The plaintiff was the biological mother and beneficiary of the deceased's estate. Since 2007, the deceased had been a customer of the second defendant, the second defendant being an employee of the first defendant (PT. Bank Sumut Syariah Cabang Padangsidempuan). The deceased had always met his credit repayment obligations to the first defendant. On 26 April 2011, the deceased executed a musyarakah financing agreement with the first and second defendants to obtain IDR 700 million in additional capital for a term of 12 months, leveraging two properties. The co-defendants (also beneficiaries) had also drafted a written statement on 26 April 2011 which, principally, stated that if something ever happened to the deceased and his life insurance had not cleared to cover his financial obligations, that his beneficiaries would not sue the first defendant, and all finances owing would be repaid by his beneficiaries. On 13 July 2011, the deceased passed away due to illness.
The plaintiff submitted that she strongly objected to the third (and final) written reminder from the first and second defendants on 22 May 2012, pursuant to which the first and second defendants sought a repayment of of IDR 752 million. The first and second defendants granted the plaintiff a time allowance given the circumstances, but maintained that if the debt had not been repaid by 25 June 2012, they would have the fourth defendant auction the two properties.

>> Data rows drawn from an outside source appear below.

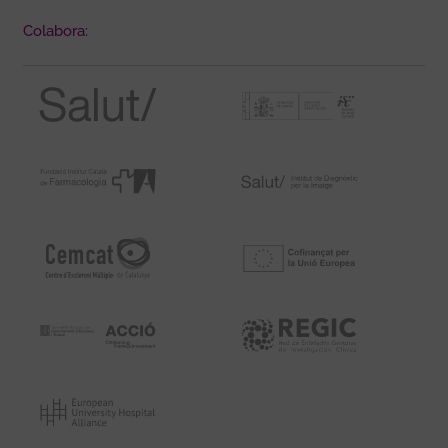
Colabora: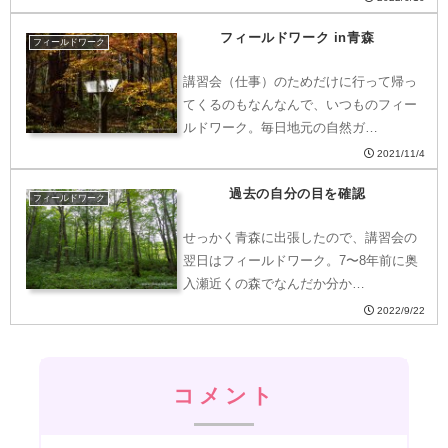
フィールドワーク in青森
フィールドワーク
講習会（仕事）のためだけに行って帰っ
てくるのもなんなんで、いつものフィー
ルドワーク。毎日地元の自然ガ…
2021/11/4
過去の自分の目を確認
フィールドワーク
せっかく青森に出張したので、講習会の
翌日はフィールドワーク。7〜8年前に奥
入瀬近くの森でなんだか分か…
2022/9/22
コメント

The plaintiff submitted that, pursuant to clause 2 of the agreement, as the deceased's beneficiary, she was not obligated to bear the cost of the agreement. Therefore, the plaintiff requested, among other things, that the court invalidate or postpone the auctioning of the properties, at least until the court had passed judgment. Moreover, that the plaintiff and three co-defendants, as beneficiaries, be released from any financial obligations stemming from the musyarakah agreement, and that the written statement providing the first defendant with immunity, and compelling the deceased's beneficiaries to repay his debts, be declared null and void.
The court acceded to the plaintiff's request to be absolved from financial responsibility with regards to the musyarakah agreement, and to return the two properties leveraged pursuant to the agreement to the plaintiff. It did so on the grounds that the first-third defendants should have had in place an insurance policy to cover themselves in the event the deceased passed away (which he had). The court also declared null and void the written statement.